Variational Hamiltonian Monte Carlo via Score Matching

This is an arXival (maybe by now ICML paper?) by Zhang, Shahbaba and Zhao. It suggest fitting an emulator/surrogate q_\eta to the target density \pi via score matching and then use the gradients of q_\eta rather than those of \pi for generating proposal with HMC. Their main selling point being that this decreases wall-clock time for HMC.

However, that seems to me like reselling the earlier paper by Heiko Strathmann and collaborators on Gradient-free Hamiltonian Monte Carlo with Efficient Kernel Exponential Families. Zhang et al use basically the same idea but fail to look at this earlier work. Their reasoning to use a neural network rather than a GP emulator (computation time) is a bit arbitrary. If you go for a less rich function class (neural network) then the computation time will go down of course – but you would get the same effect by using GPs with inducing points.

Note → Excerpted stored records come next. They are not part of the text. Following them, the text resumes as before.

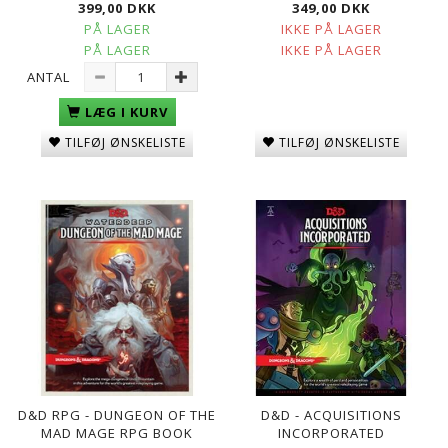
399,00 DKK
349,00 DKK
PÅ LAGER
IKKE PÅ LAGER
PÅ LAGER
IKKE PÅ LAGER
ANTAL
LÆG I KURV
TILFØJ ØNSKELISTE
TILFØJ ØNSKELISTE
D&D RPG - DUNGEON OF THE
D&D - ACQUISITIONS
MAD MAGE RPG BOOK
INCORPORATED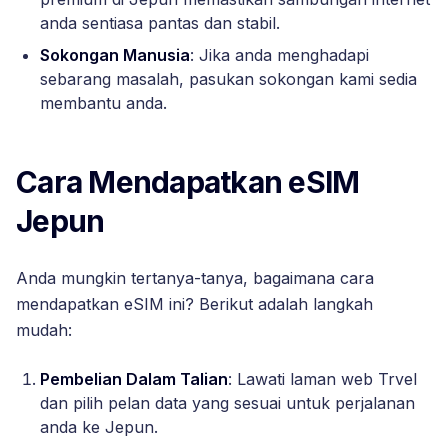
anda sentiasa pantas dan stabil.
Sokongan Manusia
: Jika anda menghadapi
sebarang masalah, pasukan sokongan kami sedia
membantu anda.
Cara Mendapatkan eSIM
Jepun
Anda mungkin tertanya-tanya, bagaimana cara
mendapatkan eSIM ini? Berikut adalah langkah
mudah:
Pembelian Dalam Talian
: Lawati laman web Trvel
dan pilih pelan data yang sesuai untuk perjalanan
anda ke Jepun.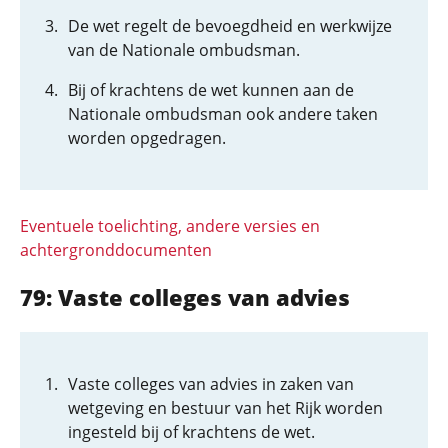
De wet regelt de bevoegdheid en werkwijze
van de Nationale ombudsman.
Bij of krachtens de wet kunnen aan de
Nationale ombudsman ook andere taken
worden opgedragen.
Eventuele toelichting, andere versies en
achtergronddocumenten
79: Vaste colleges van advies
Vaste colleges van advies in zaken van
wetgeving en bestuur van het Rijk worden
ingesteld bij of krachtens de wet.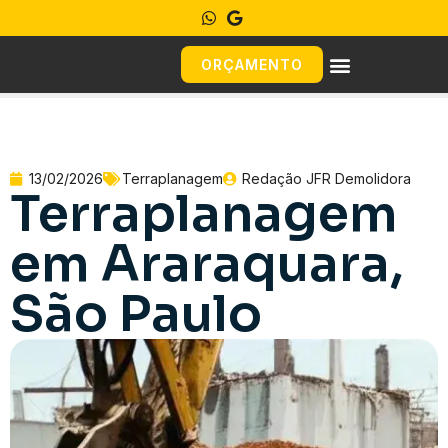
ORÇAMENTO
13/02/2026
Terraplanagem
Redação JFR Demolidora
Terraplanagem
em Araraquara,
São Paulo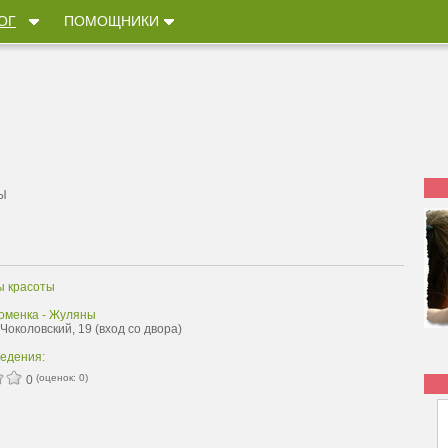
ОГ
ПОМОЩНИКИ
Ы
ы красоты
оменка - Жуляны
 Чоколовский, 19 (вход со двора)
ведения:
(оценок:
0
)
0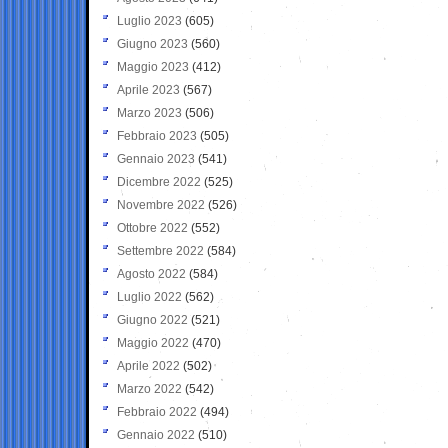
Luglio 2023
(605)
Giugno 2023
(560)
Maggio 2023
(412)
Aprile 2023
(567)
Marzo 2023
(506)
Febbraio 2023
(505)
Gennaio 2023
(541)
Dicembre 2022
(525)
Novembre 2022
(526)
Ottobre 2022
(552)
Settembre 2022
(584)
Agosto 2022
(584)
Luglio 2022
(562)
Giugno 2022
(521)
Maggio 2022
(470)
Aprile 2022
(502)
Marzo 2022
(542)
Febbraio 2022
(494)
Gennaio 2022
(510)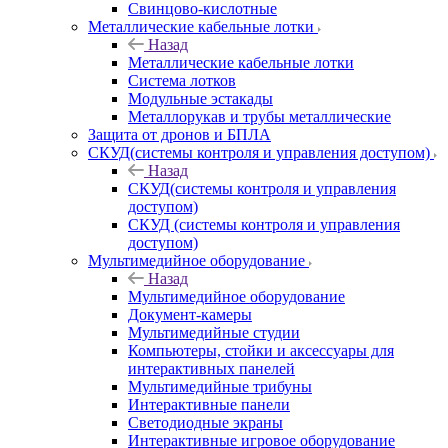
Свинцово-кислотные
Металлические кабельные лотки
Назад
Металлические кабельные лотки
Система лотков
Модульные эстакады
Металлорукав и трубы металлические
Защита от дронов и БПЛА
СКУД(системы контроля и управления доступом)
Назад
СКУД(системы контроля и управления
доступом)
СКУД (системы контроля и управления
доступом)
Мультимедийное оборудование
Назад
Мультимедийное оборудование
Документ-камеры
Мультимедийные студии
Компьютеры, стойки и аксессуары для
интерактивных панелей
Мультимедийные трибуны
Интерактивные панели
Светодиодные экраны
Интерактивные игровое оборудование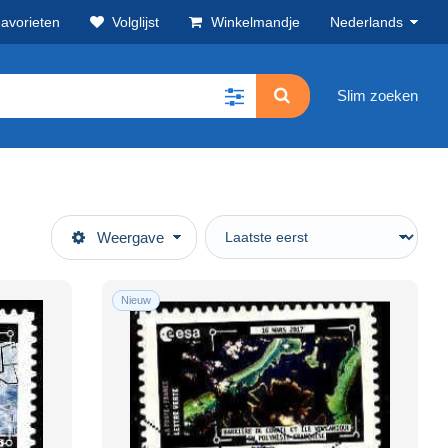
avorieten
Volglijst
Winkelmandje
Nederlands
Slim zoeken
Weergave
Nieuw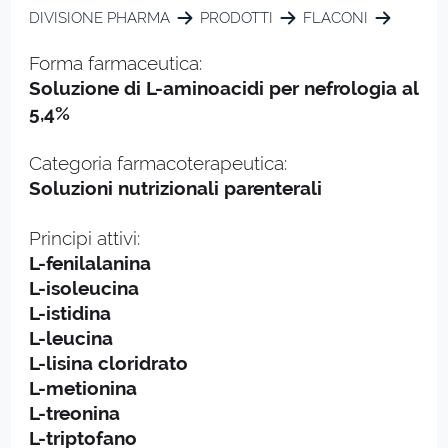
DIVISIONE PHARMA
PRODOTTI
FLACONI
Forma farmaceutica:
Soluzione di L-aminoacidi per nefrologia al
5,4%
Categoria farmacoterapeutica:
Soluzioni nutrizionali parenterali
Principi attivi:
L-fenilalanina
L-isoleucina
L-istidina
L-leucina
L-lisina cloridrato
L-metionina
L-treonina
L-triptofano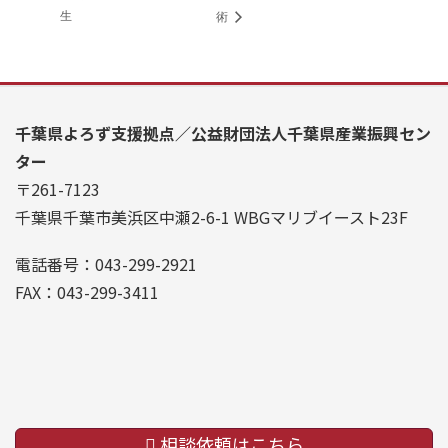
生
術
千葉県よろず支援拠点／公益財団法人千葉県産業振興セン
ター
〒261-7123
千葉県千葉市美浜区中瀬2-6-1 WBGマリブイースト23F
電話番号：043-299-2921
FAX：043-299-3411
相談依頼はこちら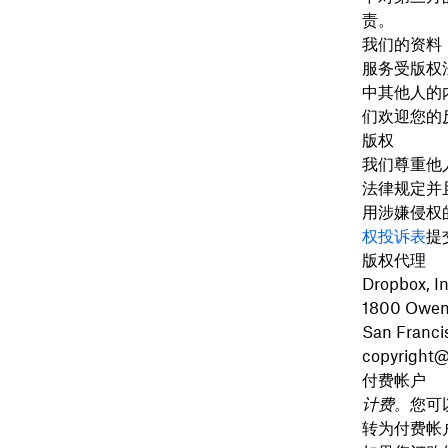
责。
我们的资料
服务受版权
中其他人的
们欢迎您的
版权
我们尊重他
法律规定并
用涉嫌侵权
权投诉表
提
版权代理
Dropbox, In
1800 Owen
San Franci
copyright
付费帐户
计费。
您可
转为付费帐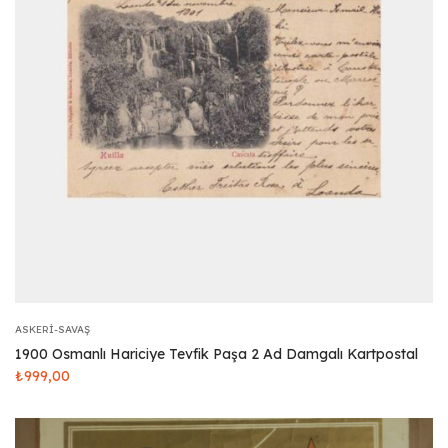
ASKERI-SAVAŞ
1900 Osmanlı Hariciye Tevfik Paşa 2 Ad Damgalı Kartpostal
₺
999,00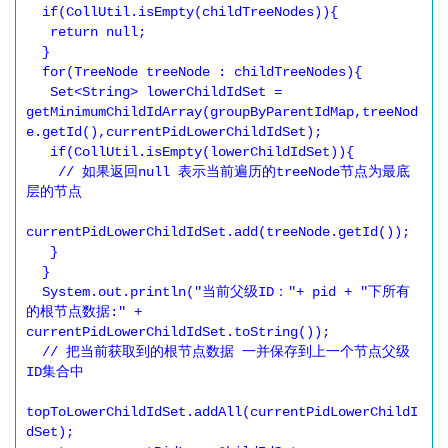
  if(CollUtil.isEmpty(childTreeNodes)){

   return null;

  }

  for(TreeNode treeNode : childTreeNodes){

   Set<String> lowerChildIdSet = 
getMinimumChildIdArray(groupByParentIdMap,treeNod
e.getId(),currentPidLowerChildIdSet);

   if(CollUtil.isEmpty(lowerChildIdSet)){

    // 如果返回null 表示当前遍历的treeNode节点为最底
层的节点

currentPidLowerChildIdSet.add(treeNode.getId());

   }

  }

  System.out.println("当前父级ID："+ pid + "下所有
的根节点数据:" + 
currentPidLowerChildIdSet.toString());

  // 把当前获取到的根节点数据 一并保存到上一个节点父级
ID集合中

topToLowerChildIdSet.addAll(currentPidLowerChildI
dSet);
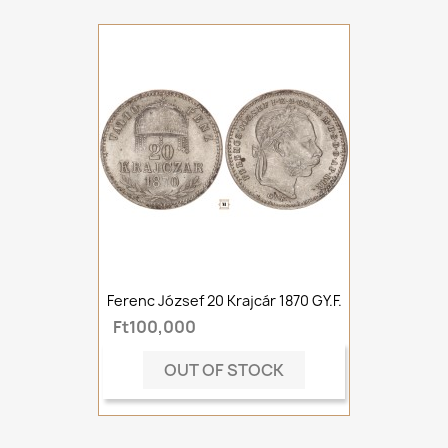
Ferenc József 20 Krajcár 1870 GY.F.
Ft100,000
OUT OF STOCK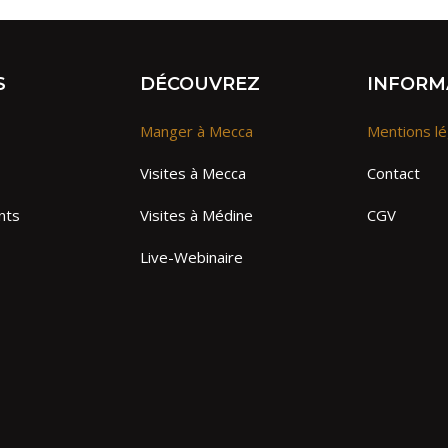
S
DÉCOUVREZ
INFORM
Manger à Mecca
Mentions lé
Visites à Mecca
Contact
nts
Visites à Médine
CGV
Live-Webinaire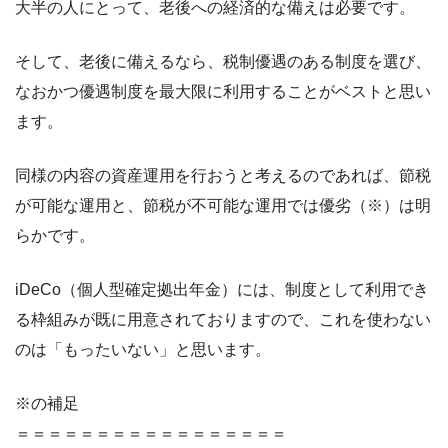
大半の人にとって、老後への経済的な備えは必要です。
そして、老後に備えるなら、税制優遇のある制度を選び、
なおかつ優遇制度を最大限に利用することがベストと思い
ます。
同様の内容の資産運用を行おうと考えるのであれば、節税
が可能な運用と、節税が不可能な運用では優劣（※）は明
らかです。
iDeCo（個人型確定拠出年金）には、制度として利用でき
る枠組みが既に用意されておりますので、これを使わない
のは「もったいない」と思います。
※の補足
＝＝＝＝＝＝＝＝＝＝＝＝＝＝＝＝＝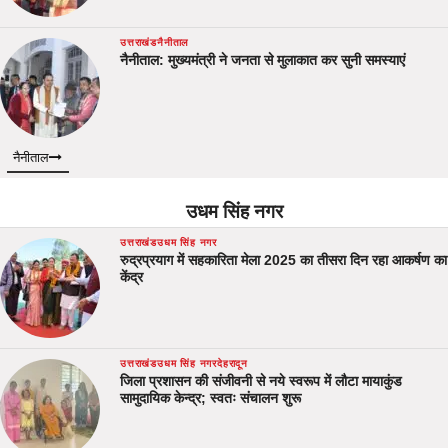
उत्तराखंड
नैनीताल
नैनीताल: मुख्यमंत्री ने जनता से मुलाकात कर सुनी समस्याएं
नैनीताल
उधम सिंह नगर
उत्तराखंड
उधम सिंह नगर
रुद्रप्रयाग में सहकारिता मेला 2025 का तीसरा दिन रहा आकर्षण का
केंद्र
उत्तराखंड
उधम सिंह नगर
देहरादून
जिला प्रशासन की संजीवनी से नये स्वरूप में लौटा मायाकुंड
सामुदायिक केन्द्र; स्वतः संचालन शुरू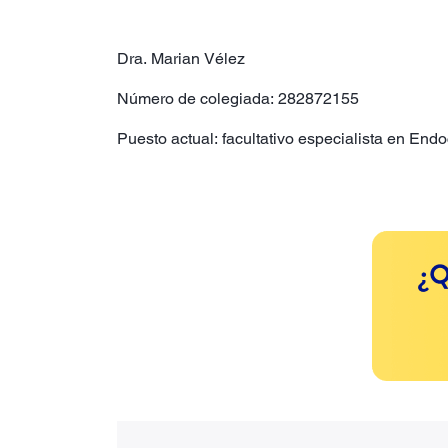
Dra. Marian Vélez
Número de colegiada: 282872155
Puesto actual: facultativo especialista en End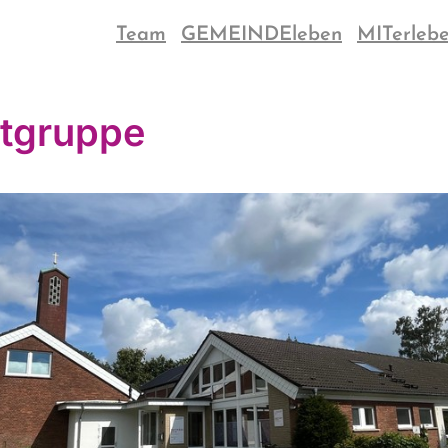
Team
GEMEINDEleben
MITerleb
tgruppe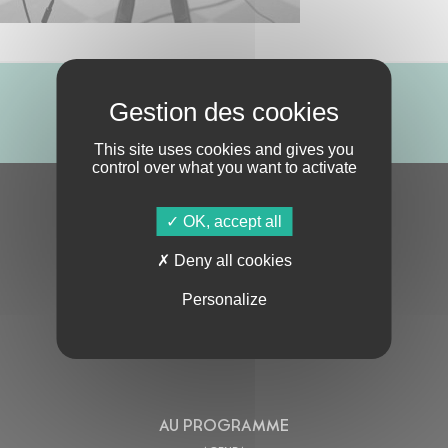
ABONNE-TOI !
This site uses cookies and gives you
control over what you want to activate
S'ABONNER À LA NEWSLETTER
OK, accept all
Deny all cookies
Personalize
En cochant cette case, j’accepte la
Politique de confidentialité
de ce site
AU PROGRAMME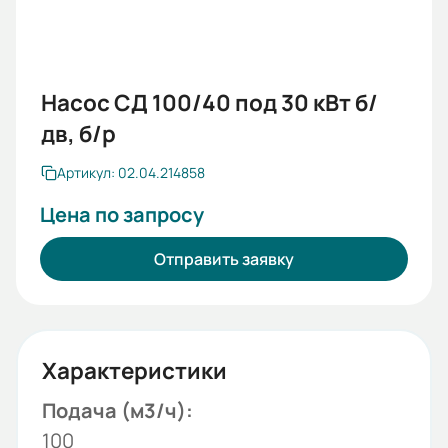
Насос СД 100/40 под 30 кВт б/
дв, б/р
Артикул: 02.04.214858
Цена по запросу
Отправить заявку
Характеристики
Подача (м3/ч):
100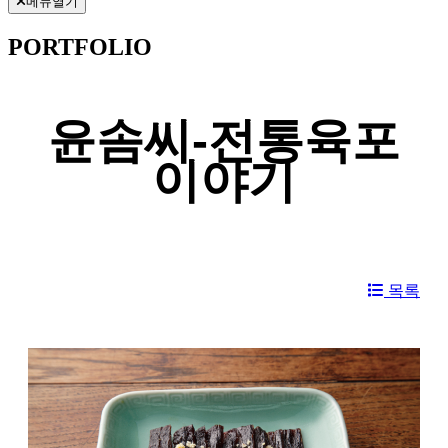
메뉴열기
PORTFOLIO
윤솜씨-전통육포
이야기
목록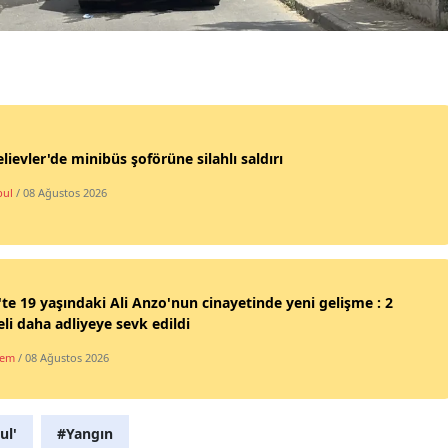
Malatya
Manisa
Kahramanmaraş
Mardin
lievler'de minibüs şoförüne silahlı saldırı
bul
/ 08 Ağustos 2026
Muğla
Muş
Nevşehir
'te 19 yaşındaki Ali Anzo'nun cinayetinde yeni gelişme : 2
Niğde
li daha adliyeye sevk edildi
Ordu
dem
/ 08 Ağustos 2026
Rize
ul'
#Yangın
Sakarya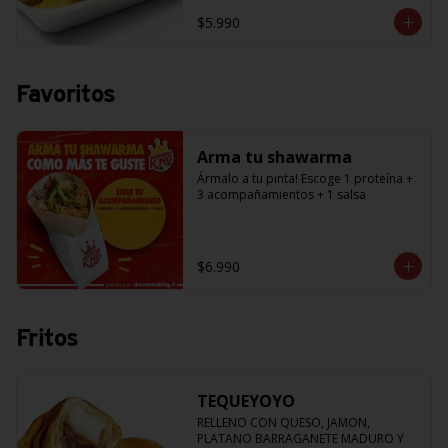
$5.990
Favoritos
Arma tu shawarma
Ármalo a tu pinta! Escoge 1 proteína + 
3 acompañamientos + 1 salsa
$6.990
Fritos
TEQUEYOYO
RELLENO CON QUESO, JAMON, 
PLATANO BARRAGANETE MADURO Y 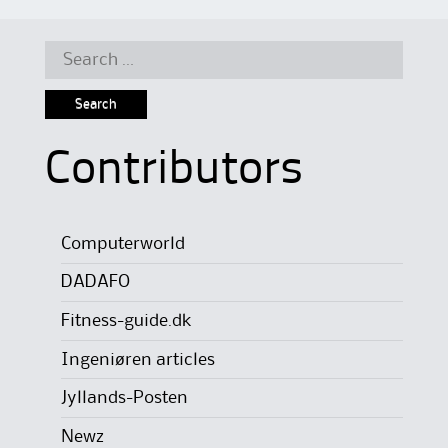
Search
for:
Contributors
Computerworld
DADAFO
Fitness-guide.dk
Ingeniøren articles
Jyllands-Posten
Newz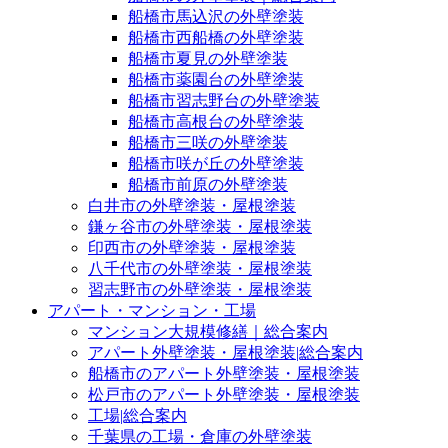
船橋市馬込沢の外壁塗装
船橋市西船橋の外壁塗装
船橋市夏見の外壁塗装
船橋市薬園台の外壁塗装
船橋市習志野台の外壁塗装
船橋市高根台の外壁塗装
船橋市三咲の外壁塗装
船橋市咲が丘の外壁塗装
船橋市前原の外壁塗装
白井市の外壁塗装・屋根塗装
鎌ヶ谷市の外壁塗装・屋根塗装
印西市の外壁塗装・屋根塗装
八千代市の外壁塗装・屋根塗装
習志野市の外壁塗装・屋根塗装
アパート・マンション・工場
マンション大規模修繕｜総合案内
アパート外壁塗装・屋根塗装|総合案内
船橋市のアパート外壁塗装・屋根塗装
松戸市のアパート外壁塗装・屋根塗装
工場|総合案内
千葉県の工場・倉庫の外壁塗装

Very much lacking to my taste is reasoning for doing the tuning they do. Sometimes they tune HMC/Variational HMC to 85% acceptance, sometimes to 70% acceptance. Also, it seems they not adapting the mass matrix of HMC. If they would, I conjecture the relative efficiency of Standard HMC vs Variational HMC could change drastically. Details on how they tune SGLD is completely lacking.

Overall, I think it is not yet clear what can be learned from the work reported in the paper.